Par un arrêt no 23DA00221 du 19 mars 2024, la cour administrative d'appel de Douai a rejeté l'appel formé par ces sociétés contre ce jugement.

Par un pourvoi sommaire et un mémoire complémentaire, enregistrés les 17 mai et 19 août 2024 au secrétariat du contentieux du Conseil d'Etat, les sociétés NGE Génie civil, Guintoli, EHTP, Gagneraud Construction et Siorat demandent au Conseil d'Etat

1°) d'annuler cet arrêt ;

2°) réglant l'affaire au fond, de faire droit à leur appel ;

3°) de mettre à la charge de la chambre de commerce et d'industrie Seine-Estuaire une somme de 5 000 euros au titre de l'article L. 761 1 du code de justice administrative.

Vu les autres pièces du dossier ;

Vu :

- le code civil ;

- le code des marchés publics ;

- le code de justice administrative ;

Après avoir entendu en séance publique :

- le rapport de M. Robin Soyer, auditeur,

- les conclusions de M. Marc Pichon de Vendeuil, rapporteur public ;

La parole ayant été donnée, après les conclusions, à la SARL Matuchansky, Poupot, Valdelièvre, Rameix, avocat de la société NGE Genie Civil, et autres ;

Considérant ce qui suit :

1. Aux termes de l'article L. 822-1 du code de justice administrative : " Le pourvoi en cassation devant le Conseil d'Etat fait l'objet d'une procédure préalable d'admission. L'admission est refusée par décision juridictionnelle si le pourvoi est irrecevable ou n'est fondé sur aucun moyen sérieux ".

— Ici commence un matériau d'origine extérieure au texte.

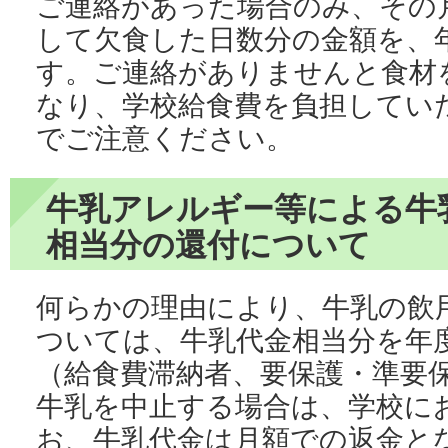
ご連絡があった場合のみ、その
して欠食した日数分の金額を、
す。ご連絡がありませんと食材
なり、学校給食費を負担してい
でご注意ください。
牛乳アレルギー等による牛
相当分の還付について
何らかの理由により、牛乳の飲
ついては、牛乳代金相当分を年
（給食費滞納者、要保護・準要
牛乳を中止する場合は、学校に
お、牛乳代金は月額での返金と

2. Pour demander l'annulation de l'arrêt qu'elles attaquent, les requérantes soutiennent que la cour administrative d'appel de Douai a :

- commis une erreur de droit et dénaturé les pièces du dossier en jugeant que l'accord transactionnel du 2 juillet 2019 ayant pour objet de mettre fin à toute contestation concernant l'exécution du contrat antérieur constituait un contrat autonome de ce dernier ;

- commis une erreur de droit et insuffisamment motivé son arrêt en estimant que l'autonomie du contrat de transaction pouvait faire obstacle au paiement des intérêts moratoires au taux contractuel ;

- dénaturé les stipulations de l'accord transactionnel et la commune intention des parties en estimant que celles-ci ne pouvaient être regardées comme ayant eu l'intention de modifier ou de prolonger le marché initial, alors que les intérêts moratoires n'étaient pas inclus dans le montant arrêté par l'accord transactionnel et que ses stipulations n'excluaient pas que ces intérêts moratoires fussent actualisés en cas de retard de règlement ;

- dénaturé les stipulations de l'article 5.1 du cahier des clauses administratives particulières et celles de l'accord transactionnel en estimant que la mainlevée des garanties bancaires ne nécessitait pas un acte unilatéral formalisé et que cette mainlevée était constituée par l'accord transactionnel.

3. Eu égard aux moyens soulevés, il y a lieu d'admettre les conclusions du pourvoi qui sont dirigées contre l'arrêt attaqué en tant qu'il s'est prononcé sur les conclusions d'appel des sociétés requérantes relatives au versement d'intérêts de retard. En revanche, s'agissant du surplus des conclusions dirigées contre l'arrêt attaqué, le moyen soulevé n'est pas de nature à permettre l'admission de ces conclusions.

D E C I D E :

--------------

Article 1er : Les conclusions du pourvoi de la société NGE Génie Civil et autres qui sont dirigées contre l'arrêt de la cour administrative d'appel de Douai du 19 mars 2024 en tant qu'il s'est prononcé sur leurs conclusions relatives au versement d'intérêts de retard sont admises.

Article 2 : Le surplus des conclusions du pourvoi de la société NGE Génie Civil et autres n'est pas admis.

Article 3 : La présente décision sera notifiée à la société NGE Génie Civil, première requérante dénommée.

Copie en sera adressée à la chambre de commerce et d'industrie Seine-Estuaire.